Brief -
For each line below that contains the string "right", copy that line.

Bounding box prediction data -
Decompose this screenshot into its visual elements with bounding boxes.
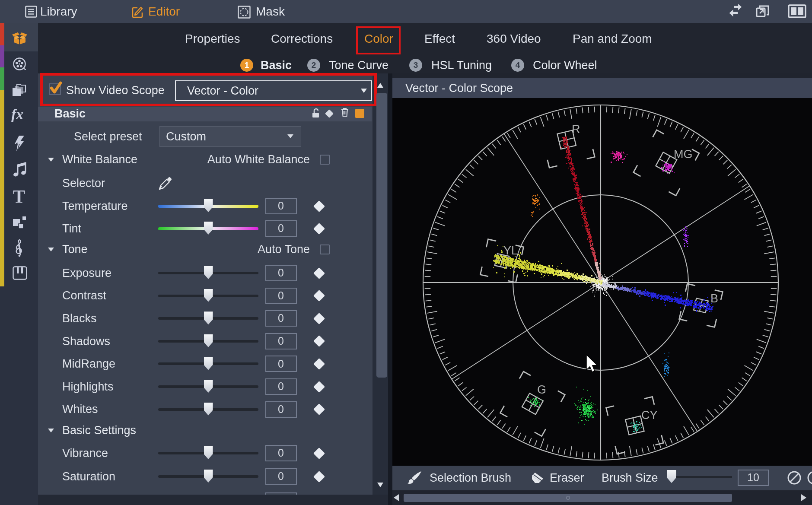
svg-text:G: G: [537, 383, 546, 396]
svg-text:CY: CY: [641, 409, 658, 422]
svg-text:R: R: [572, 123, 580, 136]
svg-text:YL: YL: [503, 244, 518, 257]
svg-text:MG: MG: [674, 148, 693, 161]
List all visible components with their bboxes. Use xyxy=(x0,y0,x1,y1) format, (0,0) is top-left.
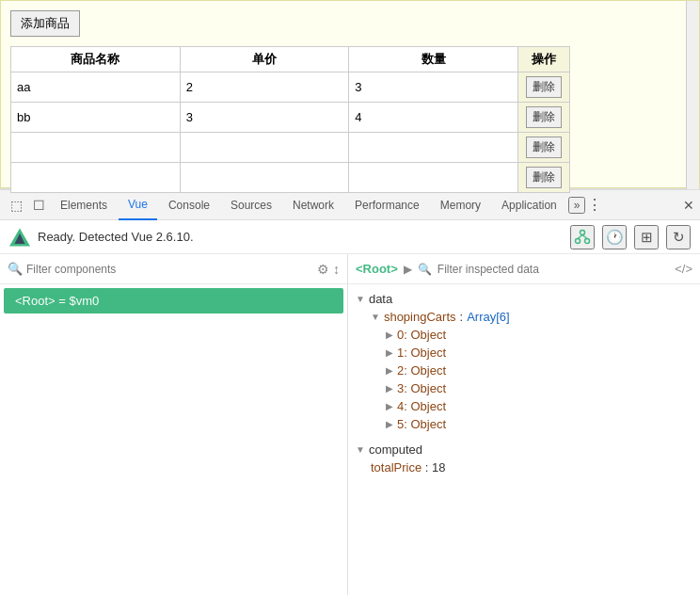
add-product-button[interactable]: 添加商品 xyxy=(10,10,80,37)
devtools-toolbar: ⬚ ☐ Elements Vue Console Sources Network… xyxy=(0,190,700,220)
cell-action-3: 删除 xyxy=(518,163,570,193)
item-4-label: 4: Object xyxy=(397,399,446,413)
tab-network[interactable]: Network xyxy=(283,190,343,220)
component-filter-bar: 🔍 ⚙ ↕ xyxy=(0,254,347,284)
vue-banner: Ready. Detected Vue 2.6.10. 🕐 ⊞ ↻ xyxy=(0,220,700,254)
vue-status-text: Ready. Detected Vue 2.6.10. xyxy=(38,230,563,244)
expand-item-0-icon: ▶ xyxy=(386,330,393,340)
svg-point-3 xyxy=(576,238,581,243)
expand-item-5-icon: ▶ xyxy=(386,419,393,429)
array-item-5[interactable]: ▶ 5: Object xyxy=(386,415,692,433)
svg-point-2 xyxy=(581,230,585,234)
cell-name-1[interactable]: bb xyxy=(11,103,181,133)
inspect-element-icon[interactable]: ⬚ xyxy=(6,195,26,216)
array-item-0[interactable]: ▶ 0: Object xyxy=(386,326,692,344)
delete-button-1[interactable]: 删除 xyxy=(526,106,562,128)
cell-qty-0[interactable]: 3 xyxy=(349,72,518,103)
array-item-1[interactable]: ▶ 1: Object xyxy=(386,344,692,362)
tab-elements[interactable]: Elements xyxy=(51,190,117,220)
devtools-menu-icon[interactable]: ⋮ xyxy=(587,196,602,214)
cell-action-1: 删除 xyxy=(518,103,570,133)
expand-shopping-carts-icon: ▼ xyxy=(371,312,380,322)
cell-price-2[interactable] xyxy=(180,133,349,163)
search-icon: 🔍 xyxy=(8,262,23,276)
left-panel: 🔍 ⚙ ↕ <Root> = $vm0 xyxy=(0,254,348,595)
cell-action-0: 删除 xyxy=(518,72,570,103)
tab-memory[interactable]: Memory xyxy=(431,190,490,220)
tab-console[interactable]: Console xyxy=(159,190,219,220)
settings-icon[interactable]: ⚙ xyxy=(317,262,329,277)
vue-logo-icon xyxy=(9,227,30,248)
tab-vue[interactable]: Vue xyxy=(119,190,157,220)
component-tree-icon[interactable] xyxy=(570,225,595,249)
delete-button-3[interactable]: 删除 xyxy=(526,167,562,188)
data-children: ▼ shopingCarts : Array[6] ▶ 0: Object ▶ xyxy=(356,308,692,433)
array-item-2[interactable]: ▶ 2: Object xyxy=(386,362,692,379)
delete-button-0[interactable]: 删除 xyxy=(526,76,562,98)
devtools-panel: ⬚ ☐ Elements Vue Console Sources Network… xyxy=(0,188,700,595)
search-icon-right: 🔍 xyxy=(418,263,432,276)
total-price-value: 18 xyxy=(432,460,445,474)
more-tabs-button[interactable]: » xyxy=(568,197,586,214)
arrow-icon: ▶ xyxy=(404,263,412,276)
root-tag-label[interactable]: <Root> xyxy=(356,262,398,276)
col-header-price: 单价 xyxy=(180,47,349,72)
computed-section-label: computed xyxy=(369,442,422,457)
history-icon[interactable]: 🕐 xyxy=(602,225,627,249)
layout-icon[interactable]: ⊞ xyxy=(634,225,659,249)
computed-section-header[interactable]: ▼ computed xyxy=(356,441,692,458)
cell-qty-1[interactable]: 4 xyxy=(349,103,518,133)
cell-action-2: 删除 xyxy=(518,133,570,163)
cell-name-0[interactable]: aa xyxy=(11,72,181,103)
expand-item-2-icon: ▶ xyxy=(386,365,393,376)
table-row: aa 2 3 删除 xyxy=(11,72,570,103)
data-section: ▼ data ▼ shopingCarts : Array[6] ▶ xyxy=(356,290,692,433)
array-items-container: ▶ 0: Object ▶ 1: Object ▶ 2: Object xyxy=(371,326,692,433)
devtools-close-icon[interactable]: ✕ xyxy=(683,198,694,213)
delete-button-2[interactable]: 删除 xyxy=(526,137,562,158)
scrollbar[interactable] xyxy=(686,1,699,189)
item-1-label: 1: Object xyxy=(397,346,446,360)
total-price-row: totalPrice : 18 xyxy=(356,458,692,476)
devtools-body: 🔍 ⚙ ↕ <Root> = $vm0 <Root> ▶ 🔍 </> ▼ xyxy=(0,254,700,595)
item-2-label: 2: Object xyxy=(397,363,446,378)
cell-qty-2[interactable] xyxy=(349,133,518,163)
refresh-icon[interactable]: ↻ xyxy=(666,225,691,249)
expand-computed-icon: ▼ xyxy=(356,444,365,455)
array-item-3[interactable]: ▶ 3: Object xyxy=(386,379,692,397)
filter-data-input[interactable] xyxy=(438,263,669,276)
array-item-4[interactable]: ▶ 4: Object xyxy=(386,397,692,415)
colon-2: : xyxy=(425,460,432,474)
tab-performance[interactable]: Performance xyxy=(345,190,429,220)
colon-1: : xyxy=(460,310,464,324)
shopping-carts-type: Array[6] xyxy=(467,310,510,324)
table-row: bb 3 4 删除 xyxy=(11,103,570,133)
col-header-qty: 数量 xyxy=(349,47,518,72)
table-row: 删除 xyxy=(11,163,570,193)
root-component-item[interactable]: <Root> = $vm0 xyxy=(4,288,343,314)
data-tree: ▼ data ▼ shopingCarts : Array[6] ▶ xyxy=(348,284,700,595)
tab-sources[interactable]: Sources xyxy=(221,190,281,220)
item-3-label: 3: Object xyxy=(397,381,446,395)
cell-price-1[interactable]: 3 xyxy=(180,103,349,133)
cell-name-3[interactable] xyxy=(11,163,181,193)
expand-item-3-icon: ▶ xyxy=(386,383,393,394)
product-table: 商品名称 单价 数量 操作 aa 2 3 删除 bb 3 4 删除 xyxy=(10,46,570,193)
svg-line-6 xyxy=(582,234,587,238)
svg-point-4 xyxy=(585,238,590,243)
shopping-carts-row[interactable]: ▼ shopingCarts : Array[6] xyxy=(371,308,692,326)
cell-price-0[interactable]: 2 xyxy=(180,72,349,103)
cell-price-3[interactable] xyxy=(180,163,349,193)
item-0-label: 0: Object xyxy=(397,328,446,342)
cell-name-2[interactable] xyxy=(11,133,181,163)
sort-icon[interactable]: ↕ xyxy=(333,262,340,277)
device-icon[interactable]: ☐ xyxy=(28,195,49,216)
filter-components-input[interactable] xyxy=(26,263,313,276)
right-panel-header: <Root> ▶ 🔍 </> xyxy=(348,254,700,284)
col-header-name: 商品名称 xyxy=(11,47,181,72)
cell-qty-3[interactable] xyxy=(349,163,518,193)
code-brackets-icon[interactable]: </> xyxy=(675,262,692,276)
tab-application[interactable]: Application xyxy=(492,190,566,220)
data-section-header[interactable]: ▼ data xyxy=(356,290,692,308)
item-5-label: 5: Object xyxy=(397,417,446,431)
---
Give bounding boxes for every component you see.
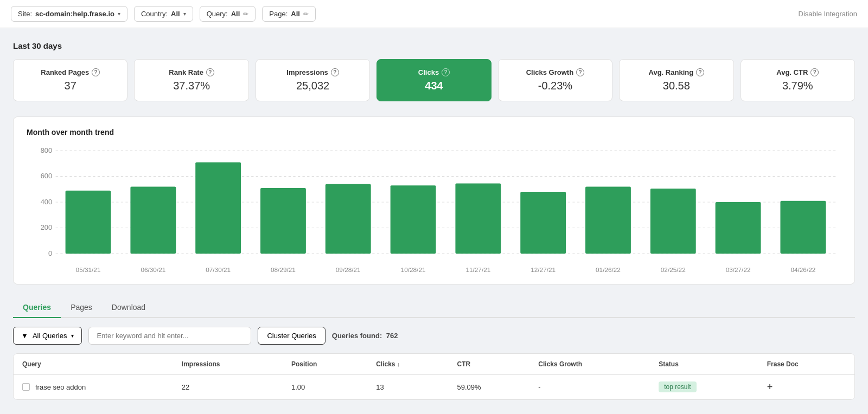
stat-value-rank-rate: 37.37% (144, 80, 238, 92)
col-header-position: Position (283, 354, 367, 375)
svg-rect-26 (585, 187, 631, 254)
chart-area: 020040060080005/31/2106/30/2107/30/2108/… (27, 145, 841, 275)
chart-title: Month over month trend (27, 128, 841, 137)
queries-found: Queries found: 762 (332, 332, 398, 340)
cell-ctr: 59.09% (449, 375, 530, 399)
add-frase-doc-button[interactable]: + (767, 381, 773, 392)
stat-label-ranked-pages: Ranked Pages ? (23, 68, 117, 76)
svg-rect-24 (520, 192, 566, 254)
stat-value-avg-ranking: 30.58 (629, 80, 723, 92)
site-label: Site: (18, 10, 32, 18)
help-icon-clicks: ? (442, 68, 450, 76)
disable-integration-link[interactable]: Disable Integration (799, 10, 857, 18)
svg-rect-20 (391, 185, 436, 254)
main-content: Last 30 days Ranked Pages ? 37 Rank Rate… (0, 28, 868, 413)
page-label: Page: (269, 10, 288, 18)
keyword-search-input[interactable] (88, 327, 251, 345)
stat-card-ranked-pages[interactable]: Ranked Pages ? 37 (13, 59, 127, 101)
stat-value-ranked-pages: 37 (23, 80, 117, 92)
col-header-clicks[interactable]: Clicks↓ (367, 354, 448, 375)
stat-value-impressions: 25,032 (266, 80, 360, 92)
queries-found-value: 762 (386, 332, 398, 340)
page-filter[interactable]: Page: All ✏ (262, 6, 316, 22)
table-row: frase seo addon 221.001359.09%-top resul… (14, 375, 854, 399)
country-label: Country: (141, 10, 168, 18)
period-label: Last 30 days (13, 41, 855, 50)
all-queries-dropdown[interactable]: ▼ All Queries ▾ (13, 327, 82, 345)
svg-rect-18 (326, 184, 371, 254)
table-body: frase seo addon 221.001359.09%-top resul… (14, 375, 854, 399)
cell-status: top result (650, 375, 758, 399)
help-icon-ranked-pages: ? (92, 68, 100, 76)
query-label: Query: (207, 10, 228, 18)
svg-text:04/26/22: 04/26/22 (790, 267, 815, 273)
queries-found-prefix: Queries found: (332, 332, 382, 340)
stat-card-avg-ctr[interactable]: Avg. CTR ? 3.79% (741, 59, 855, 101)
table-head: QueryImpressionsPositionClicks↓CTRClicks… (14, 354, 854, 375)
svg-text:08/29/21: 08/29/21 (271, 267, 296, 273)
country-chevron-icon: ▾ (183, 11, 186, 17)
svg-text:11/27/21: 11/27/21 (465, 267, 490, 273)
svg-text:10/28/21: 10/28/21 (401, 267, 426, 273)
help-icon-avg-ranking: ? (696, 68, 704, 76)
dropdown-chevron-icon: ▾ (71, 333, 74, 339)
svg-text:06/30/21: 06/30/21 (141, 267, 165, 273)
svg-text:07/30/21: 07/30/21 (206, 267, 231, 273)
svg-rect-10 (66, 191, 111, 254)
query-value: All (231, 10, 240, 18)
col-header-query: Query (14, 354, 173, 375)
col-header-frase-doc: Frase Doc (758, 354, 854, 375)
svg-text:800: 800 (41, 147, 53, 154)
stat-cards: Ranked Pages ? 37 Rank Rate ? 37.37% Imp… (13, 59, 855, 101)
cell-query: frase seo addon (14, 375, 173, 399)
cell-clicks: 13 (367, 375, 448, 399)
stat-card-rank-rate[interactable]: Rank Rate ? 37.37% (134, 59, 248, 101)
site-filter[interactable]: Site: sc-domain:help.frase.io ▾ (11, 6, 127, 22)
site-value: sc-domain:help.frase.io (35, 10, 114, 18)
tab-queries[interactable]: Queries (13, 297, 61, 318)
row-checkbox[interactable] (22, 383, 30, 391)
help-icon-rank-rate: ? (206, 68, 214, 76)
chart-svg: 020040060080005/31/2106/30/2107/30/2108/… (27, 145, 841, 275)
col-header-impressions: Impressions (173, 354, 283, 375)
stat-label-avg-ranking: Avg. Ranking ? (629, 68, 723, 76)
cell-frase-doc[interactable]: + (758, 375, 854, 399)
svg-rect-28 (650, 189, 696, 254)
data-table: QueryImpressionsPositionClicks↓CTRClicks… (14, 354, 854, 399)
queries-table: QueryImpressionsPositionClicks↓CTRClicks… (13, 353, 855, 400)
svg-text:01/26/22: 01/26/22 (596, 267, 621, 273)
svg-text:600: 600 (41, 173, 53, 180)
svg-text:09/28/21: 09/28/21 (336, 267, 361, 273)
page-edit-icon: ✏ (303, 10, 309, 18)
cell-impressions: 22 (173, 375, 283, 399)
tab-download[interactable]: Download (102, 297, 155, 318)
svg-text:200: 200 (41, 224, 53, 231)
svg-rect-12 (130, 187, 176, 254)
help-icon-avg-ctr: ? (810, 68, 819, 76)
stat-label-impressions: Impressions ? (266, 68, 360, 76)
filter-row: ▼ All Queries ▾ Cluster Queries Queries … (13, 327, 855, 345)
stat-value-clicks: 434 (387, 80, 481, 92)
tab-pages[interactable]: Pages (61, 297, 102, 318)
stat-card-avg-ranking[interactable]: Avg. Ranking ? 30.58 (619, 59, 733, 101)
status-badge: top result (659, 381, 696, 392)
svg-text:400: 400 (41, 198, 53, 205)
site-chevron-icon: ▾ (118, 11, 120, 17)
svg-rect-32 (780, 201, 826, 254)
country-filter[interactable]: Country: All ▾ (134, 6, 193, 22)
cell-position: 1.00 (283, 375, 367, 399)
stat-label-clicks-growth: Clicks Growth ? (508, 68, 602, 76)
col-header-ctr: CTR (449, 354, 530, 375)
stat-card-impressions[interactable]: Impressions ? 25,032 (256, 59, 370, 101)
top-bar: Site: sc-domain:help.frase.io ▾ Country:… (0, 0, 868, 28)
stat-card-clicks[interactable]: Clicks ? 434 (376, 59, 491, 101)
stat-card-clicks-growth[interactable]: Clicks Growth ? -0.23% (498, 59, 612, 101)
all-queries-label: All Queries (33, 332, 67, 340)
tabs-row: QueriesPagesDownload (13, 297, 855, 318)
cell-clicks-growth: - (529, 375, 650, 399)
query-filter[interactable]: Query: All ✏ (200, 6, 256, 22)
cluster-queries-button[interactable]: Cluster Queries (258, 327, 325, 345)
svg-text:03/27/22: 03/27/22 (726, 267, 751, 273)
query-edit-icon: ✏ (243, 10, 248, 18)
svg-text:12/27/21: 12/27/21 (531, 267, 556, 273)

Reply to the exercise -
search-icon-right: 🔍 xyxy=(418,263,432,276)
right-panel-header: <Root> ▶ 🔍 </> xyxy=(348,254,700,284)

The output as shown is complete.